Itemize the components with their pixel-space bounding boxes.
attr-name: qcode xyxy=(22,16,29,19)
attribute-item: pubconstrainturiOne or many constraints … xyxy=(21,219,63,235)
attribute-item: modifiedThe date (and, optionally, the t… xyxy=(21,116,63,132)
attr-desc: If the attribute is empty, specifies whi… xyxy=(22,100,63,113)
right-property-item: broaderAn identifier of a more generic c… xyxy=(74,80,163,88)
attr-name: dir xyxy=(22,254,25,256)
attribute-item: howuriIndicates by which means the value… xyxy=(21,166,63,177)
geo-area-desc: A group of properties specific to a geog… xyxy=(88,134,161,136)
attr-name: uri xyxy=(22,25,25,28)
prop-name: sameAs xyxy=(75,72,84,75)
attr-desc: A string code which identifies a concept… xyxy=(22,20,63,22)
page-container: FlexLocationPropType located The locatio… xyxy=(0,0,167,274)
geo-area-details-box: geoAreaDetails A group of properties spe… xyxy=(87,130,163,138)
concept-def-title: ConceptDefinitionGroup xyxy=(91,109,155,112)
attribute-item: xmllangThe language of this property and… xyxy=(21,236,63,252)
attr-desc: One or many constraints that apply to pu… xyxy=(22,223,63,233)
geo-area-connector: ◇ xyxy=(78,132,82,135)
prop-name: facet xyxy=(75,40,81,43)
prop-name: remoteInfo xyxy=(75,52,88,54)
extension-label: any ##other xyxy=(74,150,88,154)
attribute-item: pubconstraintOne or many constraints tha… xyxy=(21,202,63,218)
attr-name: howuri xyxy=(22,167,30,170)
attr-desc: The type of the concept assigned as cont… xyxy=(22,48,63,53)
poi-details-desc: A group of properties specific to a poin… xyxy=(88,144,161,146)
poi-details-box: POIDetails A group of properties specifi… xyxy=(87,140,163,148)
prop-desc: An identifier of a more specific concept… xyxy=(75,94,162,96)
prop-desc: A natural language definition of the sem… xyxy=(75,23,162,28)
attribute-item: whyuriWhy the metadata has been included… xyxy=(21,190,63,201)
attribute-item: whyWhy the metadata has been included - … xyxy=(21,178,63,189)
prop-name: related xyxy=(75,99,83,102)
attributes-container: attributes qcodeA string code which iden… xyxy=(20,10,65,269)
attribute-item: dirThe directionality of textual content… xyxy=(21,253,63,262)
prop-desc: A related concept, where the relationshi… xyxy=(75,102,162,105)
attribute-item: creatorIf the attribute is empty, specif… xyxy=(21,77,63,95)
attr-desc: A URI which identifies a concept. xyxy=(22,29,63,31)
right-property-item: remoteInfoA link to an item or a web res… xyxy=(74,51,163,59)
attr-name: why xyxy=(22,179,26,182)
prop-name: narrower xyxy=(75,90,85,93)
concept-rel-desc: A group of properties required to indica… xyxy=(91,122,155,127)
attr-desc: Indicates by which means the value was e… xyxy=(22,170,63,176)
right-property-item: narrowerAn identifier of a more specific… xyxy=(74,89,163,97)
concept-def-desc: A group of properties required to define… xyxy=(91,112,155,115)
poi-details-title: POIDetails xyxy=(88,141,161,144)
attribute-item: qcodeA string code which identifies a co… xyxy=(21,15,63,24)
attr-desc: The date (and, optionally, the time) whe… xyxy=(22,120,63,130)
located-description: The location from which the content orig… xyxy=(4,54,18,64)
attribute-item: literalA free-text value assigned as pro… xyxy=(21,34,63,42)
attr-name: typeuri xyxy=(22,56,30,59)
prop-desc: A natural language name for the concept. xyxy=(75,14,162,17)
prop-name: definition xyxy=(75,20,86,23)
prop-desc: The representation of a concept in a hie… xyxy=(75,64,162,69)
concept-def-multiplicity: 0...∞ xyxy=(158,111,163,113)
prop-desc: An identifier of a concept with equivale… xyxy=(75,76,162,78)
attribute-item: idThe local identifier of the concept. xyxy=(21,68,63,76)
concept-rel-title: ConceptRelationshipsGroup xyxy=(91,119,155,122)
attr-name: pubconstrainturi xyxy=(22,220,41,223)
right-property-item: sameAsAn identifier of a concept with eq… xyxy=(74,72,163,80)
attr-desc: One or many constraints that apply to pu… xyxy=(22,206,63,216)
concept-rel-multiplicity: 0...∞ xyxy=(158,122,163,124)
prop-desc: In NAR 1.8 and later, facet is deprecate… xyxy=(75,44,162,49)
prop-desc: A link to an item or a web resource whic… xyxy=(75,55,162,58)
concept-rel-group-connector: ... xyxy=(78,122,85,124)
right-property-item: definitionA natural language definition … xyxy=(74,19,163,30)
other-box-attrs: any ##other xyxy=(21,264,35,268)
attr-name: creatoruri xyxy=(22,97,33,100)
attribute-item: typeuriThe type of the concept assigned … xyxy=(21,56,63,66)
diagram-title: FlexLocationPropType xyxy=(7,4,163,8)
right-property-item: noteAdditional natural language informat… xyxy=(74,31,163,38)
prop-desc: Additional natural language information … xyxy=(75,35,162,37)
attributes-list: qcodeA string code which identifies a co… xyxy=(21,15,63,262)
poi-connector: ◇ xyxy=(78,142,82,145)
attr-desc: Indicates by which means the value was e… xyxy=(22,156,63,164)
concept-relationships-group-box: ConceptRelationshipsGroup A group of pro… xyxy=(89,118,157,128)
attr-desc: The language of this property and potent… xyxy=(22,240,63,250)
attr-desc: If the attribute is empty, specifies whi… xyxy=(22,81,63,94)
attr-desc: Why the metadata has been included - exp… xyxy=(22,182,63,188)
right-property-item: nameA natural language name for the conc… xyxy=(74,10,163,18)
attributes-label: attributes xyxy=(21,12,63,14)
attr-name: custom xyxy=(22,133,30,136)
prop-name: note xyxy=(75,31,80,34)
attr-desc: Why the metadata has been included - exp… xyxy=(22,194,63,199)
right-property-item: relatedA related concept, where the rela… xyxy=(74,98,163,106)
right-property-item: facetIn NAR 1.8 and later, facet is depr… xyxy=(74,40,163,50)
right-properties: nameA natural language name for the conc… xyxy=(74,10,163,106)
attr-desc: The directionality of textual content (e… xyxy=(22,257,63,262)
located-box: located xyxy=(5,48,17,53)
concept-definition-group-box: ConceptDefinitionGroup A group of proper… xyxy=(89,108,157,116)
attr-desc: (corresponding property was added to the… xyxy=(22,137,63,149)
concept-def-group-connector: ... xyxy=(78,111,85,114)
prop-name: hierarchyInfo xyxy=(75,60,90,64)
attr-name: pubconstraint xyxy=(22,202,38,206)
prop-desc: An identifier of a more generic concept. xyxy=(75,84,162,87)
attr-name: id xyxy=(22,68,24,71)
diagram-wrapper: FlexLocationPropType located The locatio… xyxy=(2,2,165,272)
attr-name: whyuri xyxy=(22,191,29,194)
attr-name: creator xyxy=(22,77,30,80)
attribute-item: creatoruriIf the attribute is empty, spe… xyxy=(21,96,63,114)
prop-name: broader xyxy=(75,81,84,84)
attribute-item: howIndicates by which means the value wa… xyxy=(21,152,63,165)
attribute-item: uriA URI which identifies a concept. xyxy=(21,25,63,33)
+++++
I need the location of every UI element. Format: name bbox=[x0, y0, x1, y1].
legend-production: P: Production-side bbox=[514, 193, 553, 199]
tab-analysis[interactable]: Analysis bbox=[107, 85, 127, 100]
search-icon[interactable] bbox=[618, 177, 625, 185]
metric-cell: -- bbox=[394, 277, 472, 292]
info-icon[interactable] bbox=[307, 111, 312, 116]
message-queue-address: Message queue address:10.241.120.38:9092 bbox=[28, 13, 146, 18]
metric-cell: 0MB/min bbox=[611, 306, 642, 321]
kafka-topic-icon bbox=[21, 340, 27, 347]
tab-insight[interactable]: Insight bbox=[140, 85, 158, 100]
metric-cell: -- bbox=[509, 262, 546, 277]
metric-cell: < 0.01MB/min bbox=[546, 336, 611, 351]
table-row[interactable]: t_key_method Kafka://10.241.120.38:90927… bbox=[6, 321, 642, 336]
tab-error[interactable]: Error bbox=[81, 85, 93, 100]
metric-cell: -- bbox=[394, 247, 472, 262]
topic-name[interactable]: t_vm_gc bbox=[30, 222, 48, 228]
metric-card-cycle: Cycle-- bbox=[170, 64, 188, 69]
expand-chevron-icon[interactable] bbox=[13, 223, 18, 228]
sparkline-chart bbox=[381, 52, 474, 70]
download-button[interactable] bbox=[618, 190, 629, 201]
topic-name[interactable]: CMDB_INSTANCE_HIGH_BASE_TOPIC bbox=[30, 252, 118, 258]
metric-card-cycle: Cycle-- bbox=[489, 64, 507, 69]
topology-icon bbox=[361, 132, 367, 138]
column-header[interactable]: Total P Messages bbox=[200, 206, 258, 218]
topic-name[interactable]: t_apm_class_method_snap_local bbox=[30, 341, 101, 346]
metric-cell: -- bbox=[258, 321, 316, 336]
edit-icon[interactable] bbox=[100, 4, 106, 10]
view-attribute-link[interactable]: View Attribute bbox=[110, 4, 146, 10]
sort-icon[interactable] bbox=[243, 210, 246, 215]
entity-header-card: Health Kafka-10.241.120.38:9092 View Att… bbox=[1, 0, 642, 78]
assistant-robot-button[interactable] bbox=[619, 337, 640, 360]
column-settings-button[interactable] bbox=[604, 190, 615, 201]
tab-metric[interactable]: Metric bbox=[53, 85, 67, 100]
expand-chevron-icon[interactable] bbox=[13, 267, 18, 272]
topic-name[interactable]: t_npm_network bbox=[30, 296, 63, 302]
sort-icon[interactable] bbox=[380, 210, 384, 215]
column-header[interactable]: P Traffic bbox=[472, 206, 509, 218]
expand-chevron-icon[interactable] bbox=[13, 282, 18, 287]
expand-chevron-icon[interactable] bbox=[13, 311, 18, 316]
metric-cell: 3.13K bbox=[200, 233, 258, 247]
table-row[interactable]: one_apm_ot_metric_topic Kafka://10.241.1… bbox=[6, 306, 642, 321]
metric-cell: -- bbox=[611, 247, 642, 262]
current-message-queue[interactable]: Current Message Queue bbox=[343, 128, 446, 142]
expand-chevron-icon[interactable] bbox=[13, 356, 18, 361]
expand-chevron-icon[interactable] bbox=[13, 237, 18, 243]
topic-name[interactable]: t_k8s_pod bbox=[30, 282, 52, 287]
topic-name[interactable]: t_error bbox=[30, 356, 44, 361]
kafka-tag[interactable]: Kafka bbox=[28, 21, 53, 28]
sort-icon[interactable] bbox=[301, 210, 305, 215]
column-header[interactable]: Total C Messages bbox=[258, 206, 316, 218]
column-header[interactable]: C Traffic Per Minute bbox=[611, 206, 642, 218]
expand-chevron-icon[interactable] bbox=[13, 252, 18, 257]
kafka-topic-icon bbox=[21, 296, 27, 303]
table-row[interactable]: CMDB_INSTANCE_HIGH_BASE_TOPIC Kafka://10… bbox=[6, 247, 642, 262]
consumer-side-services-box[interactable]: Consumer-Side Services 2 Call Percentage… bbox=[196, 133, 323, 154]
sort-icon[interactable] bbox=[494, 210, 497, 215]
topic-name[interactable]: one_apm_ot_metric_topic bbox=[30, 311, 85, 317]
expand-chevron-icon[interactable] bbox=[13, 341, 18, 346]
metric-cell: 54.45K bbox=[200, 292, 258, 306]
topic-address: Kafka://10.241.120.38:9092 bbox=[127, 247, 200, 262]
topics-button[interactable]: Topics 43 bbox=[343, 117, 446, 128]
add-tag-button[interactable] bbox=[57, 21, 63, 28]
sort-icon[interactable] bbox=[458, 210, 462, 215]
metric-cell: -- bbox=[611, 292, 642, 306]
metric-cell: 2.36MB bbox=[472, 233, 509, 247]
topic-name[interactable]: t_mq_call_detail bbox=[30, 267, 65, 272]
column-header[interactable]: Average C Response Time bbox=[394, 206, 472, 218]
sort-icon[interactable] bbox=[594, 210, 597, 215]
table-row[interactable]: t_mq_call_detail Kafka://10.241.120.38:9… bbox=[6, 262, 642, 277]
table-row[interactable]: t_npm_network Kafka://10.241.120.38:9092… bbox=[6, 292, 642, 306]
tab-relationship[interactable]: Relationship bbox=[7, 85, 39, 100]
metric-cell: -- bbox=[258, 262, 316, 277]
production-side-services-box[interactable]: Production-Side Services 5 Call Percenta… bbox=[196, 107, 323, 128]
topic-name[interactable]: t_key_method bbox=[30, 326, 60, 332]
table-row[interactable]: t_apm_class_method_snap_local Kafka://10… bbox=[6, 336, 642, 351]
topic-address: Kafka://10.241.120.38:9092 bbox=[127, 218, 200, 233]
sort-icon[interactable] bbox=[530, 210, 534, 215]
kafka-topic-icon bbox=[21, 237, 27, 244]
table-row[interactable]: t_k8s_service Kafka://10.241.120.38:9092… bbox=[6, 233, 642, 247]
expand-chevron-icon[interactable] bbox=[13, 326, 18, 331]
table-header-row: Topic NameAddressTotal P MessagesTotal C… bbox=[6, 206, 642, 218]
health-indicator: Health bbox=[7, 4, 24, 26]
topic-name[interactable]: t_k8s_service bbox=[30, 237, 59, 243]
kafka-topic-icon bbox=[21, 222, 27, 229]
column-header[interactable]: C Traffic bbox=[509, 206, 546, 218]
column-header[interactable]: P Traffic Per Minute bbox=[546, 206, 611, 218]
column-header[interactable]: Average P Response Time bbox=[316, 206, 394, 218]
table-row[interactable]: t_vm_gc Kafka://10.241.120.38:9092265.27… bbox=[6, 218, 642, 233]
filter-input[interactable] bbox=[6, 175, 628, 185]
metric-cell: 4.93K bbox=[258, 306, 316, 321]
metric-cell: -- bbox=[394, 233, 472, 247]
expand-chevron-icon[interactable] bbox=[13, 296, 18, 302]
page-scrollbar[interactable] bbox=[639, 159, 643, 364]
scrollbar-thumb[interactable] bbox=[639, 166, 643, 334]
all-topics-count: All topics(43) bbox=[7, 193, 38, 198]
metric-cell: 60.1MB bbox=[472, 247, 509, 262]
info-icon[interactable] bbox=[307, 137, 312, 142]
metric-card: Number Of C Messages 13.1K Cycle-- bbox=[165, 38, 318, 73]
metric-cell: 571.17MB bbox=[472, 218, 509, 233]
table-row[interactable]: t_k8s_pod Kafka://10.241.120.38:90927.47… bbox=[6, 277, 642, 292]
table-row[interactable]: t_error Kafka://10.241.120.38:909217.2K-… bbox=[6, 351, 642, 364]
+++++
__Task to carry out__:
Every line that holds the word "content" should be copied from the records.

__Answer area__:
attribute-item: dirThe directionality of textual content… xyxy=(21,253,63,262)
located-description: The location from which the content orig… xyxy=(4,54,18,64)
attr-desc: The directionality of textual content (e… xyxy=(22,257,63,262)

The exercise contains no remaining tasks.